Custom Moulding
Kiel Services on Offer.
Advice: Perhaps you are not sure if rotational moulding is the right process for your product. Call one of our friendly sales team for an obligation free advisory service.
Product Design: Kiel Industries has a design team to help you through all stages of design from concept through to finished product.
Product Moulds: Kiel Industries have their own engineering workshops to manufacture moulds for clients to suit Kiel’s unique moulding equipment.
Machinery: Kiel Industries moulding machines have been designed to suit Australian production requirements, Italian designed, Canadian built, Kiel Industries are the only company in Australia with this world class revolutionary equipment. This equipment uniquely offers economical prices for short run production needed today.
Production: Everyone wishes that their product is successful and production volumes will be high. The facts are that Australia is still a small country compared to the rest of the world and we are still to some extent isolated. No one carries stock any more and rely on the ‘just in time’ principals. Finances and budgets do not allow for large stock holding and so weekly or monthly usage is carefully monitored. At Kiel Industries our strengths are catering for those low volume, ‘just in time’ principals. The versatility of our machinery also enables us to offer competitive pricing for the high volume rapid production requirements as well.
The Rotational Moulding Process.
Rotational Moulding makes it possible to manufacture, economically, a timeless range of sophisticated parts and products in a variety of plastics, in all complex shapes and sizes, some of which would be impossible to produce by any other moulding process.
Designers and engineers have been quick to realise its potential, particularly for applications requiring hollow parts or complex shapes. Major advances in plastics technology, and in mould construction, make the new process even more versatile and valuable, opening up new horizons.
A big factor in the growth of rotational moulding is its adaptability for short run or long- scale production.
Such is the scope of the process that it can mould products as small as a ping-pong ball weighing just a few grams, or as large as a 28,000 litre tank weighing almost 700 kilograms.
The process can be adapted to the customers need – and the designers imagination.
The potential for rotational moulding is vast. It has the versatility to create the new shapes into the future.
The Process.
The principal of rotational moulding of plastics is simple. Basically the process consists of introducing a know amount of plastic in powder, granular, or viscous liquid form into a hollow, shell-like mould. The mould is rotate and/or rocked about two principal axes at relatively low speeds as it is heated so that the plastic enclosed in the mould adheres to, and forms a monolithic layer against, the mould surface. The mould rotation continues during the cooling phase so that the plastic retains its desired shape as it solidifies. When the plastic is sufficiently rigid, the cooling and mould rotation is stoped to allow the removal of the plastic product from the mould. At this stage, the cyclic process may be repeated. The basic steps of mould changing, mould heating, mould cooling, and part ejection are shown bellow.
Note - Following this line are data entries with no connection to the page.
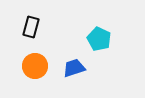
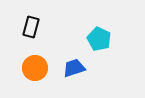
orange circle: moved 2 px down
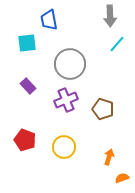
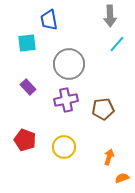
gray circle: moved 1 px left
purple rectangle: moved 1 px down
purple cross: rotated 10 degrees clockwise
brown pentagon: rotated 25 degrees counterclockwise
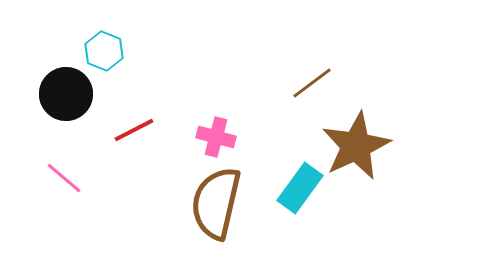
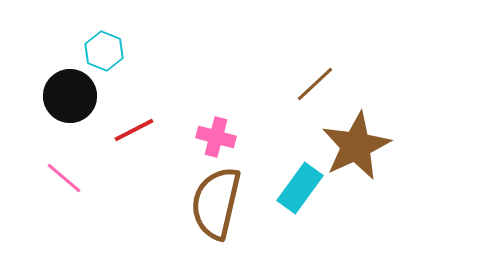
brown line: moved 3 px right, 1 px down; rotated 6 degrees counterclockwise
black circle: moved 4 px right, 2 px down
Advantages and Disadvantages.
The main attraction of rotational moulding are:
A hollow part can be made in one piece with no weld lines or joints.
The end product is essentially stress free.
The moulds are relatively inexpensive.
The lead time for manufacture of a mould is relatively short.
Short production runs can be economically viable.
There is no material wastage in that the full charge of material is normally consumed in making
the part.
It is possible to make multi layer products.
Different types of product can be moulded on the one machine.
Inserts are relatively easy to mould in.
High quality graphics can be moulded in.
The main disadvantages of rotational moulding are:
The manufacturing times are long.
The choice of moulding material is limited.
The material costs are relatively high due to the need of special additive packages and the fact
that the material must be ground to a fine powder.
Some geometrical features (such as ribs) are difficult to mould.